À l’occasion des débats à l’Assemblée nationale, les modalités d’exonération offertes aux conseils régionaux ont fait l’objet de précisions. En effet, s’il est important que les collectivités territoriales puissent décider de la mise en oeuvre d’exonérations par secteur d’activité, il est également souhaitable qu’elles disposent dans l’exercice de ce pouvoir d’un maximum de souplesse, ce qui implique qu’elles puissent aussi délibérer par nomenclature douanière. Cette précision permettra d’affiner au maximum, lorsque ce sera rendu nécessaire, le champ des exonérations décidées par les conseils régionaux.
S’agissant des échanges et des flux commerciaux entre le Marché unique antillais et la Guyane, je constate que le dialogue constructif que nous avons mis en oeuvre a permis d’aboutir à une situation que l’ensemble des acteurs reconnaît comme équilibrée. Cela n’a pas été chose simple, mais tout au long de l’examen du texte au Parlement, je me suis attachée à poursuivre le dialogue. C’est ainsi que nous avons introduit une liste, rappelée par M. le rapporteur, de dix produit que l’on peut qualifier de « produits préservés » et qui feront l’objet, dans le cadre des relations commerciales entre le Marché unique antillais et la Guyane, d’une application du droit commun. Je ne peux que me féliciter des échanges que nous avons eus, parfois nourris, je dois le reconnaître, quelquefois même très spécialisés, et souligner le sens du compromis et des responsabilités qui a présidé à ces discussions.
Une commission de concertation sur la mise en oeuvre de l’octroi de mer et d’évaluation de l’ensemble des échanges de biens sur les marchés de Guadeloupe, de Guyane et de Martinique va voir le jour. Elle sera chargée d’analyser les flux d’échanges entre la Guyane et le Marché unique antillais, de proposer des évolutions des règles d’échanges et de taxation, et, si nécessaire, la modification de la liste de produits préservés définis dans ce projet de loi, notamment sur la base d’un état statistique des flux d’échanges entre la Guyane et le Marché unique antillais. Le décret d’application précisant les missions et la composition de cette commission est en cours d’élaboration, la finalisation de ces écritures se faisant en lien étroit avec l’ensemble des parties concernées.
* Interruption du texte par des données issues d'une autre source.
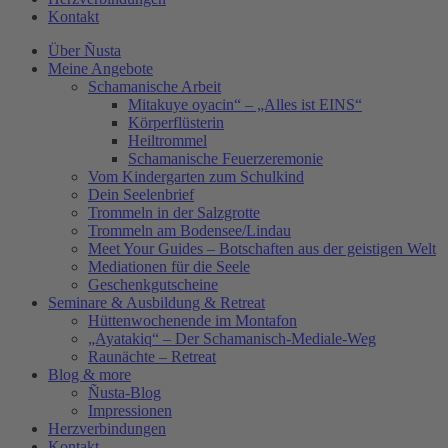
Kontakt
Über Ñusta
Meine Angebote
Schamanische Arbeit
Mitakuye oyacin“ – „Alles ist EINS“
Körperflüsterin
Heiltrommel
Schamanische Feuerzeremonie
Vom Kindergarten zum Schulkind
Dein Seelenbrief
Trommeln in der Salzgrotte
Trommeln am Bodensee/Lindau
Meet Your Guides – Botschaften aus der geistigen Welt
Mediationen für die Seele
Geschenkgutscheine
Seminare & Ausbildung & Retreat
Hüttenwochenende im Montafon
„Ayatakiq“ – Der Schamanisch-Mediale-Weg
Raunächte – Retreat
Blog & more
Ñusta-Blog
Impressionen
Herzverbindungen
Kontakt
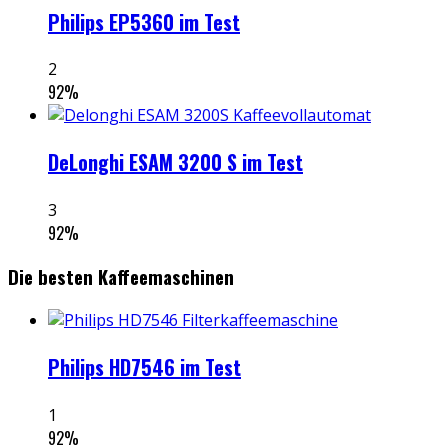
Philips EP5360 im Test
2
92
%
DeLonghi ESAM 3200 S im Test
3
92
%
Die besten Kaffeemaschinen
Philips HD7546 im Test
1
92
%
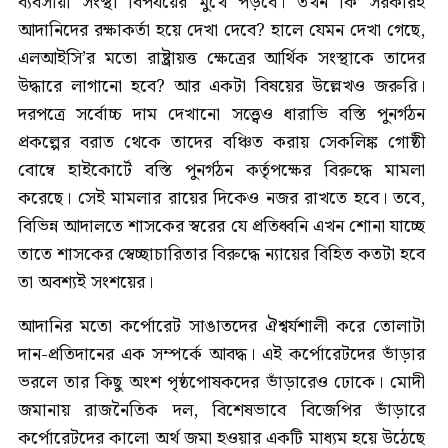
ব্যবসায়ী সংস্থা বিপর্যয়ের মুখে পড়বে। তখন কি সরকারই
আদানিদের রক্ষাকর্তা হয়ে দেখা দেবে? হালে যেমন দেখা গেছে,
এলআইসি’র মতো রাষ্ট্রায়ত্ত ক্ষেত্রের আর্থিক সংস্থাকে তাদের
উদ্ধারে লাগানো হবে? আর একটা বিষয়ের উল্লেখও জরুরি।
দরপত্রে সর্বোচ্চ দাম দেখানো সত্ত্বেও ধারাভি বস্তি পুনর্গঠন
প্রকল্পের বরাত থেকে তাদের বঞ্চিত করায় সেকলিঙ্ক গোষ্ঠী
বোম্বে হাইকোর্টে বস্তি পুনর্গঠন কর্তৃপক্ষের বিরুদ্ধে মামলা
করেছে। সেই মামলার রায়ের দিকেও নজর রাখতে হবে। তবে,
বিভিন্ন আদালতে শাসকের স্বরের যে প্রতিধ্বনি এখন শোনা যাচ্ছে
তাতে শাসকের স্বেচ্ছাচারিতার বিরুদ্ধে ন্যায়ের বিহিত কতটা হবে
তা অবশ্যই সংশয়ের।
আদানির মতো কর্পোরেট সাঙাতদের ঐশ্বর্যশালী করে তোলাটা
দান-প্রতিদানের এক সম্পর্কে আবদ্ধ। এই কর্পোরেটদের ভাঁড়ার
ভরলে তার কিছু অংশ পৃষ্ঠপোষকদের ভাঁড়ারেও ঢোকে। মোদী
জমানায় রাজনৈতিক দল, বিশেষভাবে বিজেপির ভাঁড়ারে
কর্পোরেটদের কালো অর্থ জমা হওয়ার একটি মাধ্যম হয়ে উঠেছে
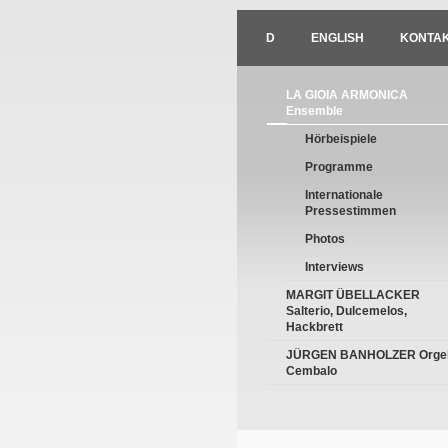
D
ENGLISH
KONTAK
LA GIOIA ARMONICA
Ensemble
Hörbeispiele
Programme
Internationale
Pressestimmen
Photos
Interviews
MARGIT ÜBELLACKER
Salterio, Dulcemelos,
Hackbrett
JÜRGEN BANHOLZER Orgel
Cembalo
Reste la question de la conformité de notre régime d’octroi de mer à l’encadrement communautaire des aides d’État. Vous savez, mesdames, messieurs les députés, qu’une décision a été rendu par les autorités européennes en décembre, mais que celle-ci doit encore être validée. J’ai donc notifié ce régime à la Commission en mars dernier. La commissaire européenne à la concurrence, Margrethe Vestager, que j’ai rencontrée hier, m’a indiqué que cette notification pourrait difficilement aboutir dans les délais impartis. Je le regrette puisque cette procédure a tout de même commencé il y a deux ans et demi. Néanmoins, elle a tenu à nous rassurer : le nouveau dispositif d’octroi de mer sera pleinement opérationnel au 1er juillet prochain. En effet, la commissaire s’est engagée envers la France à ce que l’ensemble des éléments permettant d’attester la pleine conformité du régime d’octroi de mer au droit communautaire nous soit communiqué par écrit dans les délais impartis, c’est-à-dire avant le 1er juillet prochain. Notre dispositif d’octroi de mer restera donc placé sous le règlement général d’exemption par catégorie – RGEC –, règlement de droit commun pour les régimes d’aides d’État. La commissaire s’est également engagée à prendre en compte les spécificités de nos régimes d’aides en rehaussant de quinze points les seuils applicables aux cumuls d’aide afin de sécuriser pleinement les opérateurs économiques.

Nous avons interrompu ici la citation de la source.